= Exercise instructions =
Check each line of the listing, and copy it if it contains the word "like".

= Data listing =
[Start of Attachment]
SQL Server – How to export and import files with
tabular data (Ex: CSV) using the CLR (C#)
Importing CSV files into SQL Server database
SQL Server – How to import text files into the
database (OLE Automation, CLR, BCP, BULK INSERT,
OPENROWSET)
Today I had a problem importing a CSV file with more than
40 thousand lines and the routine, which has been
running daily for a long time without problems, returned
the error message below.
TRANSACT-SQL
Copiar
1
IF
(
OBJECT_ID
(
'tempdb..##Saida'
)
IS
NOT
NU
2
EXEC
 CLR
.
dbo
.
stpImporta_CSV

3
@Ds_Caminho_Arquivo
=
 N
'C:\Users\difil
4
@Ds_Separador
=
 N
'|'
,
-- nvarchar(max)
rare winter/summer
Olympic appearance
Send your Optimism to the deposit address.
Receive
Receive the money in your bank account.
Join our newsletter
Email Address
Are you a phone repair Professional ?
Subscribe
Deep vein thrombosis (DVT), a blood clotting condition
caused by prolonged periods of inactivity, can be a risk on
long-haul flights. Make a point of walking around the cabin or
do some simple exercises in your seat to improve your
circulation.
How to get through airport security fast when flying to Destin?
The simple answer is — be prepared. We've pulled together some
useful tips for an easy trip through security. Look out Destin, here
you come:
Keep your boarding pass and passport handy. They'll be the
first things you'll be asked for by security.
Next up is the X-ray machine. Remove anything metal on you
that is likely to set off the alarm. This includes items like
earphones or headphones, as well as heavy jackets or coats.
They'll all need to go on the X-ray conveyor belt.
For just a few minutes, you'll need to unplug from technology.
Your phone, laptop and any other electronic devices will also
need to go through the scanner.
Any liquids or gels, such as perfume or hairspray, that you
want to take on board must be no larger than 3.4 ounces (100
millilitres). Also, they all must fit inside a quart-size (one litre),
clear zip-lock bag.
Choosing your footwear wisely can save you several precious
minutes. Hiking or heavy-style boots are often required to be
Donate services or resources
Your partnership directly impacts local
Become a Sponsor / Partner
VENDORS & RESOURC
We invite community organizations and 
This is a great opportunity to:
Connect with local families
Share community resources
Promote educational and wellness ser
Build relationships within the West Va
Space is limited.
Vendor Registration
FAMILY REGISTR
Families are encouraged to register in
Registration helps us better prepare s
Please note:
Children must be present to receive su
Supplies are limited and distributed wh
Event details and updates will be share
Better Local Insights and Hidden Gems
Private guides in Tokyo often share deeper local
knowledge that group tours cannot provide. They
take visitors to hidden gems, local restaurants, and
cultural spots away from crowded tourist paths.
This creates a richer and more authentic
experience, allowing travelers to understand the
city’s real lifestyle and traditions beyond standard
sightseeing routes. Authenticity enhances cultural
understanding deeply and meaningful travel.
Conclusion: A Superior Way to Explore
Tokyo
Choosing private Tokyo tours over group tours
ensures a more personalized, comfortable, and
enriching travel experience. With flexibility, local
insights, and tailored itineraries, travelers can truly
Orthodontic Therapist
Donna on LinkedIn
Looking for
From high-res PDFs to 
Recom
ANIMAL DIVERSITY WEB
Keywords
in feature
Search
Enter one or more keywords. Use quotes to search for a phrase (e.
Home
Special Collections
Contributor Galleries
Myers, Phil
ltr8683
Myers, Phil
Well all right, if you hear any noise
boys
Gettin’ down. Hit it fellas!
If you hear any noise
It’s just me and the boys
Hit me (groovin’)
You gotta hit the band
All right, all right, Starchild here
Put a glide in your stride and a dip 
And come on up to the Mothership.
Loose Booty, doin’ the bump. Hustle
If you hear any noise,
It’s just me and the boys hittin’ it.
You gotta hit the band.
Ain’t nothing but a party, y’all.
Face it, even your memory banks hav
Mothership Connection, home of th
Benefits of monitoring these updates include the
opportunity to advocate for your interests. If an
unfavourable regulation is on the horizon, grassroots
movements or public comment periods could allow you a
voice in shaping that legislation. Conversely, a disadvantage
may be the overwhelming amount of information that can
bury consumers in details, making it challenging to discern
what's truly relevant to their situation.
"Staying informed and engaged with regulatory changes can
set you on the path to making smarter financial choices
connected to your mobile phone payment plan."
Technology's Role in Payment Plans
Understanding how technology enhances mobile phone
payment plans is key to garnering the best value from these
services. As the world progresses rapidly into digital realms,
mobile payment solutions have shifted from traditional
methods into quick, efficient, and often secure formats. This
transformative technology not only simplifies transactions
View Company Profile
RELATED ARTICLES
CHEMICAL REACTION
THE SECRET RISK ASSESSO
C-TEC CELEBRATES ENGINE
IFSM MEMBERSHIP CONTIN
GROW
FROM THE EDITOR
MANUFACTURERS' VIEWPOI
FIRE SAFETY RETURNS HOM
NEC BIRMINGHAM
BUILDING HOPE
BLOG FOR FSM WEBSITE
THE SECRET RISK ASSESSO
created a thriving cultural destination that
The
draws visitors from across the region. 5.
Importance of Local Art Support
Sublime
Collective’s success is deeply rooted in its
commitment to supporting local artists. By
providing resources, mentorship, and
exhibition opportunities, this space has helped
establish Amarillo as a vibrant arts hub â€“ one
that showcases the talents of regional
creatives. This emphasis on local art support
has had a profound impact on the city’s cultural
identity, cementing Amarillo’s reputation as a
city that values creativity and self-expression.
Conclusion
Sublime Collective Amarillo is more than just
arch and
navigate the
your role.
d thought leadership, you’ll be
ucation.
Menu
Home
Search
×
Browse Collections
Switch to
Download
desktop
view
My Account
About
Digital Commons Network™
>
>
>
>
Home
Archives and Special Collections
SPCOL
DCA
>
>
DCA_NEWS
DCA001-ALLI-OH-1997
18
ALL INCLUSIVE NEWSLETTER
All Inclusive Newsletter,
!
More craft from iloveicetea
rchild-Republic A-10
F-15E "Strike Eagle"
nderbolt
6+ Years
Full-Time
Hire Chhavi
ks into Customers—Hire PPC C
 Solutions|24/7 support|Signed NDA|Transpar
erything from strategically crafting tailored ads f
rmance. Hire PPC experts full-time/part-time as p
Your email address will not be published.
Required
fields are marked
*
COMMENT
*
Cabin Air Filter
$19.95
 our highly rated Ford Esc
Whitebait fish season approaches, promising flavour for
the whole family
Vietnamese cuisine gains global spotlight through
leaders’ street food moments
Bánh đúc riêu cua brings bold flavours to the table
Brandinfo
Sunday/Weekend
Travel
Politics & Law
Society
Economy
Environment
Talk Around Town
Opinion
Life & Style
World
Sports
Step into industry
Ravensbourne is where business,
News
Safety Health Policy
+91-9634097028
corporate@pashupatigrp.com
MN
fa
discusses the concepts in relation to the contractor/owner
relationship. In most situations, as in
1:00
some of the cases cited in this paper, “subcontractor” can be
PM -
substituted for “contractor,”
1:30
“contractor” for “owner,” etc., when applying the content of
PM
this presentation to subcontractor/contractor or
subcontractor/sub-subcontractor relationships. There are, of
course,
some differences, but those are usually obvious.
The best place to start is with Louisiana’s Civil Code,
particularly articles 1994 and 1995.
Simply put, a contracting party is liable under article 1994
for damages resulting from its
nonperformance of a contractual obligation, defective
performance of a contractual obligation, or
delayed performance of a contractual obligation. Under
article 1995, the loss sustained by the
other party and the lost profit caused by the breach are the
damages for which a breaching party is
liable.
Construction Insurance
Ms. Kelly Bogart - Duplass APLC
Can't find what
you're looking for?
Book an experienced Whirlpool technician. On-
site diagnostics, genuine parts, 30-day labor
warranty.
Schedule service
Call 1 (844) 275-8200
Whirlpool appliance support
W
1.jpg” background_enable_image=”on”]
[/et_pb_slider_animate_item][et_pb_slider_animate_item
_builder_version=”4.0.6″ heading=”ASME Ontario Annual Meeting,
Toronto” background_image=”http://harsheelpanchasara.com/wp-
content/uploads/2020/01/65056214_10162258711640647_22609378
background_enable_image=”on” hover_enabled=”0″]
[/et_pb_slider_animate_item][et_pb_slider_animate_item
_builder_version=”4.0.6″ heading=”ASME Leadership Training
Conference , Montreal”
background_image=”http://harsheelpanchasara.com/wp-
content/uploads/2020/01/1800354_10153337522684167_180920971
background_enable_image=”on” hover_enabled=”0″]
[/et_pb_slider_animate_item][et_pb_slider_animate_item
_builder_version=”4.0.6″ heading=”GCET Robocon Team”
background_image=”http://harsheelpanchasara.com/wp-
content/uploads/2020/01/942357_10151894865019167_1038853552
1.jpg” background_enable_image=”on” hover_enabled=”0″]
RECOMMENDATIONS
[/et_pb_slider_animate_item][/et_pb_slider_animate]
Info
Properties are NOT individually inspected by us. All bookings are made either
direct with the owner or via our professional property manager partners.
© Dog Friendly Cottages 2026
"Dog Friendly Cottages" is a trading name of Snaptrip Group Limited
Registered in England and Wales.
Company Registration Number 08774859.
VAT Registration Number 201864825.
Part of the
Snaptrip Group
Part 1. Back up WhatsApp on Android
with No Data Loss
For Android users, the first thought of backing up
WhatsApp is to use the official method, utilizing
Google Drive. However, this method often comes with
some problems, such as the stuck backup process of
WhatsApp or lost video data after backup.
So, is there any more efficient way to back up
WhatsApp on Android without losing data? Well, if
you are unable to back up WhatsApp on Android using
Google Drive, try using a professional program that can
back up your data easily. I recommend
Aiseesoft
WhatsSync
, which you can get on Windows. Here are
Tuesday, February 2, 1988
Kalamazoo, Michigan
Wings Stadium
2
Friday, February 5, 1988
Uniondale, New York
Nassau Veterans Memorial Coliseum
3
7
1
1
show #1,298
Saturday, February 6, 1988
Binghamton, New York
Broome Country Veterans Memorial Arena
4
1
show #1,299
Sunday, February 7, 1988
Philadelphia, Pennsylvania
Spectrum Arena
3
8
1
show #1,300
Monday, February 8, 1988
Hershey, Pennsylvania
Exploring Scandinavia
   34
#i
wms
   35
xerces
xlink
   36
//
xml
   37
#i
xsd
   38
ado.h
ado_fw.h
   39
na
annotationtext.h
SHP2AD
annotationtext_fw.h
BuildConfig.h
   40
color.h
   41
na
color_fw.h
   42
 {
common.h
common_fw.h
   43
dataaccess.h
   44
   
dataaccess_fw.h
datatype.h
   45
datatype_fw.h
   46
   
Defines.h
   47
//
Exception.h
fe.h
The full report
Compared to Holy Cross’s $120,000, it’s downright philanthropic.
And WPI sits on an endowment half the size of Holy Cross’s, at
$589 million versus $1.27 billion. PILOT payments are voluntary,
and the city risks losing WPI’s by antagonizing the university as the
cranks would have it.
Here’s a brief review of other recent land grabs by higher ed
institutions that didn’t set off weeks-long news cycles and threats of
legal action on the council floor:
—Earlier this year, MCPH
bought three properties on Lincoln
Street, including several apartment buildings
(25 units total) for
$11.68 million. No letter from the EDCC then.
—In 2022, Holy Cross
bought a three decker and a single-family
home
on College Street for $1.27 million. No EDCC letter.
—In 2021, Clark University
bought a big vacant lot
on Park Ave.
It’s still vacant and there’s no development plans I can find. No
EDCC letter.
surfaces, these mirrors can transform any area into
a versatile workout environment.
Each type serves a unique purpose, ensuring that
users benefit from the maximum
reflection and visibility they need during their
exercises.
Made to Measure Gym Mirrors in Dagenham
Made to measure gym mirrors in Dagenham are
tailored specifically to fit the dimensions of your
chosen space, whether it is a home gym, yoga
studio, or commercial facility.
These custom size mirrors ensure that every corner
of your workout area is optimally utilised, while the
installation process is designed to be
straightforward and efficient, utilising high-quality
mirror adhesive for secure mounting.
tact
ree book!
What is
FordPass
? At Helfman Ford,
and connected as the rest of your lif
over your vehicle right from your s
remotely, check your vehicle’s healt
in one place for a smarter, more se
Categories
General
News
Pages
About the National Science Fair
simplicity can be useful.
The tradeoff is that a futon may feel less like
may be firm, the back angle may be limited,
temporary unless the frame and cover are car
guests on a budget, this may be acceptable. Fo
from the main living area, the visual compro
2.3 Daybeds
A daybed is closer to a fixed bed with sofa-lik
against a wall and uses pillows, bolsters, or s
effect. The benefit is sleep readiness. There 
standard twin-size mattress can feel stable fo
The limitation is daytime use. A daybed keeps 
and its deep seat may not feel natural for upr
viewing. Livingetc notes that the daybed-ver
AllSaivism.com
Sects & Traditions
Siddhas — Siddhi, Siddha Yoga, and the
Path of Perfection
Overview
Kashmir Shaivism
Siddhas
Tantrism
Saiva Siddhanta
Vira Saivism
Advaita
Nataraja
[End of Attachment]
= Exercise response =
that is likely to set off the alarm. This includes items like
The tradeoff is that a futon may feel less like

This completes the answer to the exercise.